I hope at least something was interesting...

Comments

sylware•6mo ago
thumbs up for this project (everything RISC-V is usually).

I write rv64 assembly (nearly core only, without memory reservation instructions) and run it on x86_64 with a very small (x86_64 assembly written) interpreter.

And your are right, I have had thoughts about a "RISC-V" x86_64 compiler (but it will probably require some runtime unfortunately).

Hopefully, rv22+ hardware with ultra-performant µ-architecture and with the latest silicon process will happen sooner than we expect. One less PI toxic lock and cleaner, _really standard_ assembly (the end game of much software).

0x000xca0xfe•6mo ago
Yeah I can't wait for a performant RISC-V core.

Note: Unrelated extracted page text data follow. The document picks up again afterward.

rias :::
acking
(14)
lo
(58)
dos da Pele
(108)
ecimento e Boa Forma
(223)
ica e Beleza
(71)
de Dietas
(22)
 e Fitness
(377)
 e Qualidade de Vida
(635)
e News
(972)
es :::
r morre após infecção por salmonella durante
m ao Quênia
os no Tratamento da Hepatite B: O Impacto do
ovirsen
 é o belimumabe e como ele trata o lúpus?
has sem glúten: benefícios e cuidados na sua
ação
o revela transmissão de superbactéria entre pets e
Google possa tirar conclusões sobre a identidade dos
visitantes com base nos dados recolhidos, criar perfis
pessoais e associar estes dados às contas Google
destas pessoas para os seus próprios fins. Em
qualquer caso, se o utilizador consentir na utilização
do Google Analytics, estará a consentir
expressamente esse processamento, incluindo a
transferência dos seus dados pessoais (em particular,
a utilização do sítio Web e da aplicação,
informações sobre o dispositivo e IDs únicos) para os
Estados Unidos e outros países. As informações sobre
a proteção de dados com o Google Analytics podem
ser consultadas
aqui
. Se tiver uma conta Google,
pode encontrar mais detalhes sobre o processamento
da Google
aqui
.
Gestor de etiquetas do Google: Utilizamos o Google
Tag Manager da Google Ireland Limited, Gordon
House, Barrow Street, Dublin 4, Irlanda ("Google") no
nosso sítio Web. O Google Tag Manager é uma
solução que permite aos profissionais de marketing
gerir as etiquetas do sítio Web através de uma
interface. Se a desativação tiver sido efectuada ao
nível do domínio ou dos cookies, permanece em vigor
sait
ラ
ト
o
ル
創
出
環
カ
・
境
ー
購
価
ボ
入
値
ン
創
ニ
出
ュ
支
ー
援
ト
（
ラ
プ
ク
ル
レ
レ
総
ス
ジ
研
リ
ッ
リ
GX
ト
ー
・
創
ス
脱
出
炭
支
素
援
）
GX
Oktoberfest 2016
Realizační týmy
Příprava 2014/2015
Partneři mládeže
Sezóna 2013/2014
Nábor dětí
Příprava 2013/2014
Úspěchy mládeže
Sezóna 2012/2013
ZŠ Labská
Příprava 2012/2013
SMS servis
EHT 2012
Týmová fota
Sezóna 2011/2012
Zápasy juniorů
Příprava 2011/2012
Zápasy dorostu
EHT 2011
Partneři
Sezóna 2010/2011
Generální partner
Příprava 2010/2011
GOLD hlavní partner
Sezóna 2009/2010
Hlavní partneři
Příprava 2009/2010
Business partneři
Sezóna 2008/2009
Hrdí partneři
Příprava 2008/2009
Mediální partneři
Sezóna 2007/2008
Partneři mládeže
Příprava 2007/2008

Runtime code generation is so easy for RISC-V. I have many ideas or projects where I'd like to use it but it feels kinda pointless when JITed RISC-V machine code on current hardware gets destroyed by any half-decent x86 PC or Mac running naive C code.
sylware•6mo ago
Well, here are the tricks: interpreted rv64 assembly will be "slow"... actually "slower" than x86_64 native code... but in many execution contexts, for many pieces of software, here the first trick: the "slow" interpreted rv64 assembly machine code will be... "fast" enough... The 2nd trick: I have control on my rv64 machine interpreter, and I can write native x86_64 acceleration assembly along side of a rv64 reference implementation (I planned to do just that for my CPU renderer in my wayland compositor... actually I have already AVX2 code for some of that, even though the sweet spot is AVX512, but don't have the hardware for this, yet).

And once we have this rv64 shiny hardware, certainly won't be a drop-in, but the distance to code will be minimal.

One important SDK thing: I am careful at using the smallest number of rv64 machine instructions (we tend to forget 'R' in "RISC-V" means 'R'educed...), and I use basic, really basic, C preprocessors instead of the assembler preprocessor in order to decouple the assembly code from a specific assembler preprocessor. I don't even use assembler pseudo-instructions, or ABI register names, neither compressed machine instructions.

On top of that: I don't use ELF, I use a super minimal executable/system interface dynamic shared library format of my own, omega idiotically simple, which I wrap in ELF binaries for transparent support. People have to come to realize, ELF complexity, for a executable/system interface dynamic shared library is utterly and completely obsolete, even a liability once you are looking for binary stability in time (cf games), proven over more than the last decade.